Yuriy Radchenko, who holds a PhD in History, is a graduate of Vasily Karazin Kharkiv National University. Vasyl Karazin Radchenko serves as the director of the Center for Research on Interethnic Relations in Eastern Europe in Kharkiv. He has had the privilege of interning at the U.S. Holocaust Memorial Museum in Washington, D.C., the Institute of Contemporary History in Munich, Ben-Gurion University of the Negev, and New Europe College in Bucharest.

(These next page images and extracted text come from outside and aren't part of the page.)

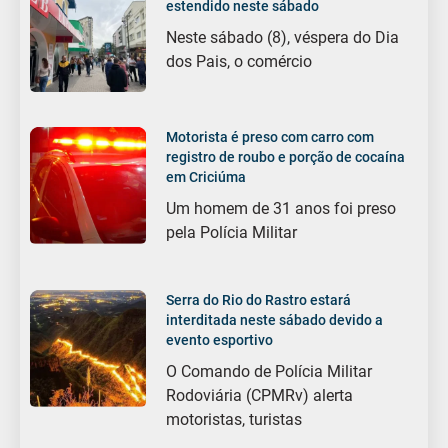
estendido neste sábado
Neste sábado (8), véspera do Dia
dos Pais, o comércio
Motorista é preso com carro com
registro de roubo e porção de cocaína
em Criciúma
Um homem de 31 anos foi preso
pela Polícia Militar
Serra do Rio do Rastro estará
interditada neste sábado devido a
evento esportivo
O Comando de Polícia Militar
Rodoviária (CPMRv) alerta
motoristas, turistas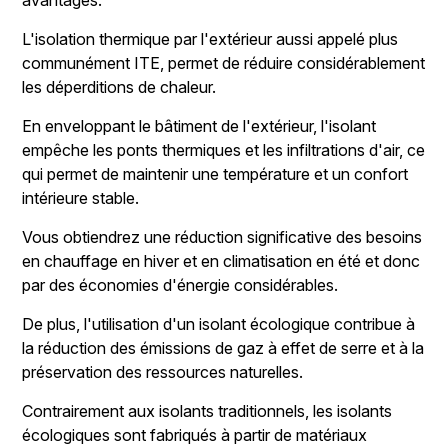
avantages:
L'isolation thermique par l'extérieur aussi appelé plus
communément ITE, permet de réduire considérablement
les déperditions de chaleur.
En enveloppant le bâtiment de l'extérieur, l'isolant
empêche les ponts thermiques et les infiltrations d'air, ce
qui permet de maintenir une température et un confort
intérieure stable.
Vous obtiendrez une réduction significative des besoins
en chauffage en hiver et en climatisation en été et donc
par des économies d'énergie considérables.
De plus, l'utilisation d'un isolant écologique contribue à
la réduction des émissions de gaz à effet de serre et à la
préservation des ressources naturelles.
Contrairement aux isolants traditionnels, les isolants
écologiques sont fabriqués à partir de matériaux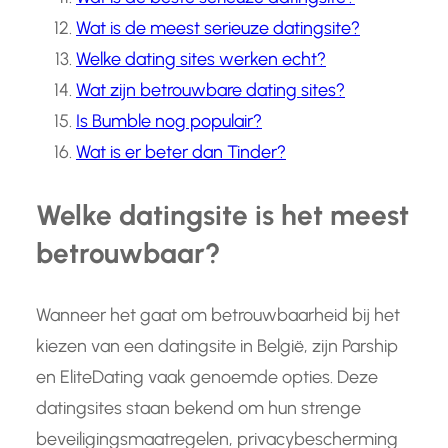
Wat is de meest serieuze datingsite?
Welke dating sites werken echt?
Wat zijn betrouwbare dating sites?
Is Bumble nog populair?
Wat is er beter dan Tinder?
Welke datingsite is het meest
betrouwbaar?
Wanneer het gaat om betrouwbaarheid bij het
kiezen van een datingsite in België, zijn Parship
en EliteDating vaak genoemde opties. Deze
datingsites staan bekend om hun strenge
beveiligingsmaatregelen, privacybescherming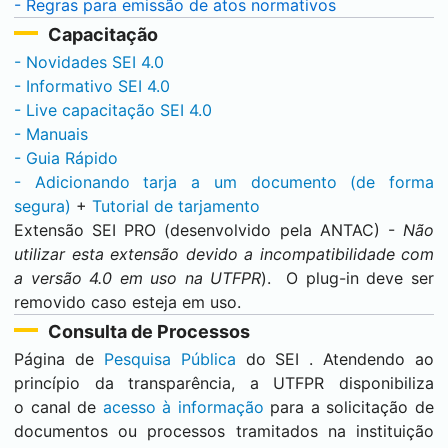
- Regras para emissão de atos normativos
Capacitação
- Novidades
SEI
4.0
- Informativo
SEI
4.0
- Live capacitação
SEI
4.0
- Manuais
- Guia Rápido
- Adicionando tarja a um documento (de forma
segura)
+
Tutorial de tarjamento
Extensão
SEI
PRO (desenvolvido pela ANTAC) -
Não
utilizar esta extensão devido a incompatibilidade com
a versão 4.0 em uso na UTFPR
). O plug-in deve ser
removido caso esteja em uso.
Consulta de Processos
Página de
Pesquisa Pública
do
SEI
. Atendendo ao
princípio da transparência, a UTFPR disponibiliza
o canal de
acesso à informação
para a solicitação de
documentos ou processos tramitados na instituição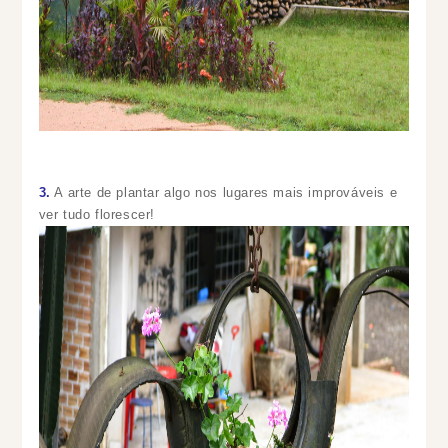
3.
A arte de plantar algo nos lugares mais improváveis e
ver tudo florescer!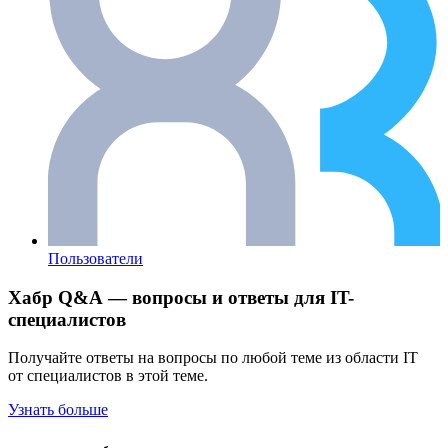
Пользователи
Хабр Q&A — вопросы и ответы для IT-
специалистов
Получайте ответы на вопросы по любой теме из области IT
от специалистов в этой теме.
Узнать больше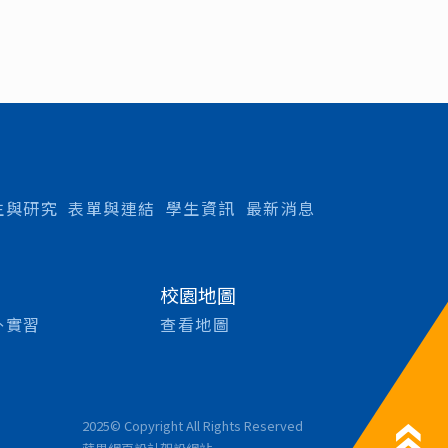
校
)
n
生與研究
表單與連結
學生資訊
最新消息
校園地圖
外實習
查看地圖
2025© Copyright All Rights Reserved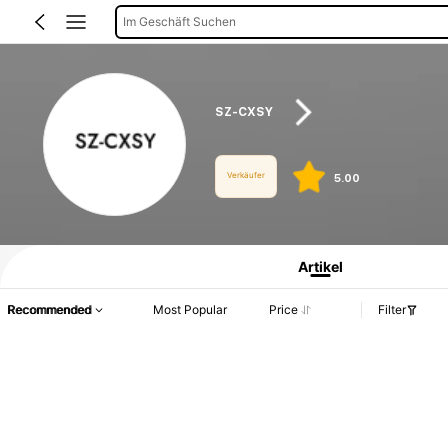
Im Geschäft Suchen
SZ-CXSY
Verkäufer
5.00
Produktinformation: Preisangabe, Verkaufs- und Lagerbestandsdetails.
Artikel
Recommended
Most Popular
Price
Filter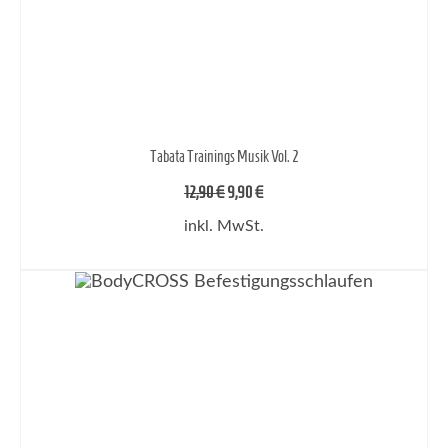
Tabata Trainings Musik Vol. 2
Ursprünglicher
Aktueller
12,90
€
9,90
€
Preis
Preis
inkl. MwSt.
war:
ist:
12,90 €
9,90 €.
IN DEN WARENKORB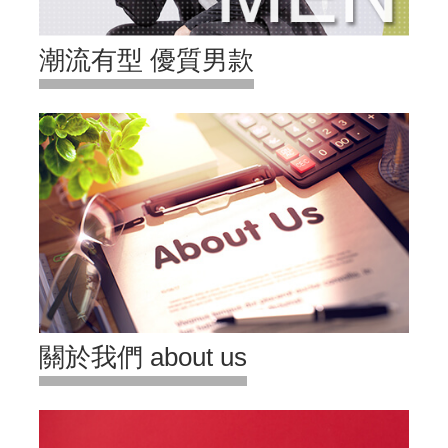
潮流有型 優質男款
關於我們 about us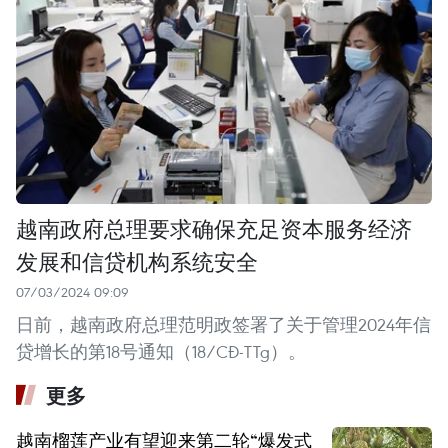
越南政府总理要求确保充足资本服务经济
发展和信贷机构系统安全
07/03/2024 09:09
日前，越南政府总理范明政签署了关于管理2024年信
贷增长的第18号通知（18/CĐ-TTg）。
更多
越南榴莲产业有望迎来第二轮“爆发式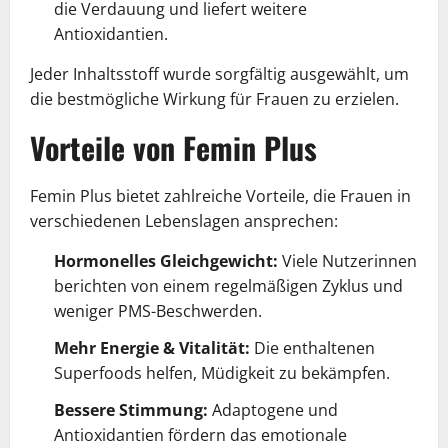
die Verdauung und liefert weitere
Antioxidantien.
Jeder Inhaltsstoff wurde sorgfältig ausgewählt, um
die bestmögliche Wirkung für Frauen zu erzielen.
Vorteile von Femin Plus
Femin Plus bietet zahlreiche Vorteile, die Frauen in
verschiedenen Lebenslagen ansprechen:
Hormonelles Gleichgewicht:
Viele Nutzerinnen
berichten von einem regelmäßigen Zyklus und
weniger PMS-Beschwerden.
Mehr Energie & Vitalität:
Die enthaltenen
Superfoods helfen, Müdigkeit zu bekämpfen.
Bessere Stimmung:
Adaptogene und
Antioxidantien fördern das emotionale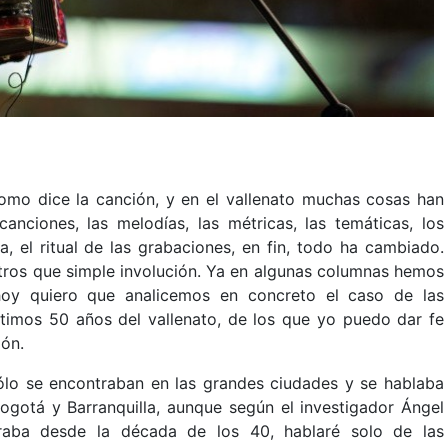
omo dice la canción, y en el vallenato muchas cosas han
canciones, las melodías, las métricas, las temáticas, los
, el ritual de las grabaciones, en fin, todo ha cambiado.
otros que simple involución. Ya en algunas columnas hemos
oy quiero que analicemos en concreto el caso de las
ltimos 50 años del vallenato, de los que yo puedo dar fe
ión.
sólo se encontraban en las grandes ciudades y se hablaba
ogotá y Barranquilla, aunque según el investigador Ángel
graba desde la década de los 40, hablaré solo de las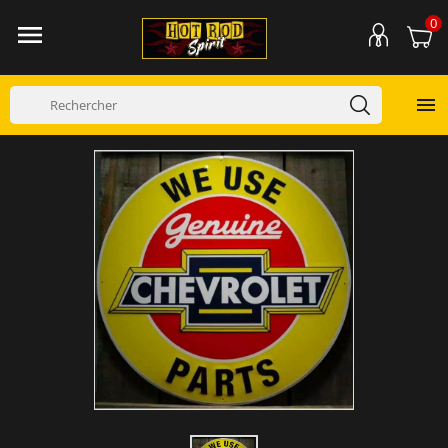
0

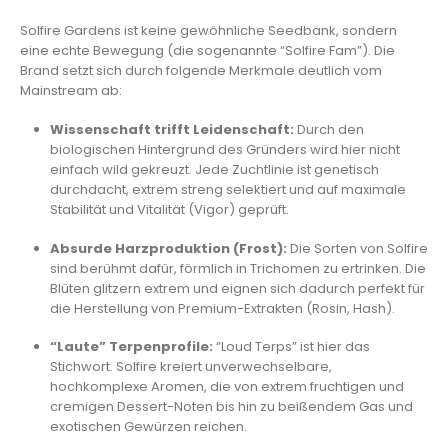
Solfire Gardens ist keine gewöhnliche Seedbank, sondern
eine echte Bewegung (die sogenannte “Solfire Fam”). Die
Brand setzt sich durch folgende Merkmale deutlich vom
Mainstream ab:
Wissenschaft trifft Leidenschaft:
Durch den
biologischen Hintergrund des Gründers wird hier nicht
einfach wild gekreuzt. Jede Zuchtlinie ist genetisch
durchdacht, extrem streng selektiert und auf maximale
Stabilität und Vitalität (Vigor) geprüft.
Absurde Harzproduktion (Frost):
Die Sorten von Solfire
sind berühmt dafür, förmlich in Trichomen zu ertrinken. Die
Blüten glitzern extrem und eignen sich dadurch perfekt für
die Herstellung von Premium-Extrakten (Rosin, Hash).
“Laute” Terpenprofile:
“Loud Terps” ist hier das
Stichwort. Solfire kreiert unverwechselbare,
hochkomplexe Aromen, die von extrem fruchtigen und
cremigen Dessert-Noten bis hin zu beißendem Gas und
exotischen Gewürzen reichen.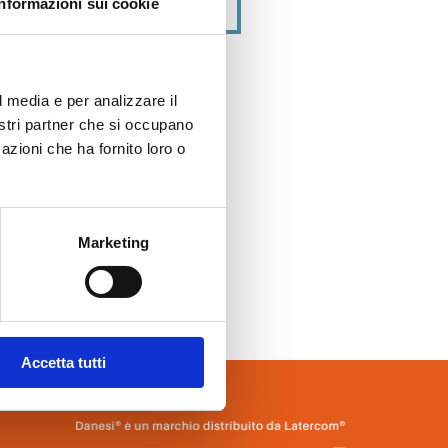
Informazioni sui cookie
l media e per analizzare il
nostri partner che si occupano
azioni che ha fornito loro o
Marketing
portata di tutti”.
Accetta tutti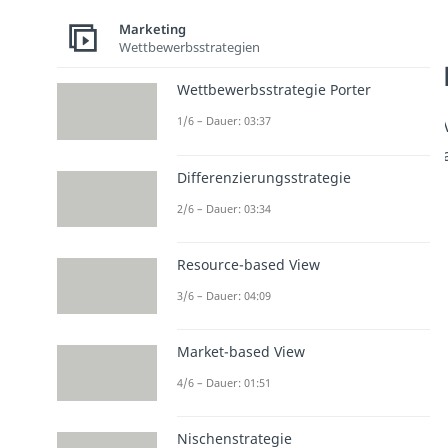
Marketing
Wettbewerbsstrategien
Wettbewerbsstrategie Porter
1/6 – Dauer: 03:37
Differenzierungsstrategie
2/6 – Dauer: 03:34
Resource-based View
3/6 – Dauer: 04:09
Market-based View
4/6 – Dauer: 01:51
Nischenstrategie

His articles have been published in a number of respected journals, amongst them Holocaust and Genocide Studies, Yad Vashem Studies, Dapim: Studies on the Holocaust, FORUM, Eastern European Holocaust Studies, Pamiec i Sprawiedliwosc, [Modern Ukraine], Euxeinos: Culture and Governance in the Black Sea Region, Journal of Soviet and Post-Soviet Politics and Society, The Ideology and Politics Journal, New Eastern Europe, Moreshet: Journal for the Study of the Holocaust and Antisemitism, and Ab Imperio.
The foreword authors:
Kai Struve is an associate professor at the Institute of History at Martin Luther University Halle-Wittenberg, Germany.
John-Paul Himka is Professor Emeritus in the Department of History at the University of Alberta in Edmonton, Canada.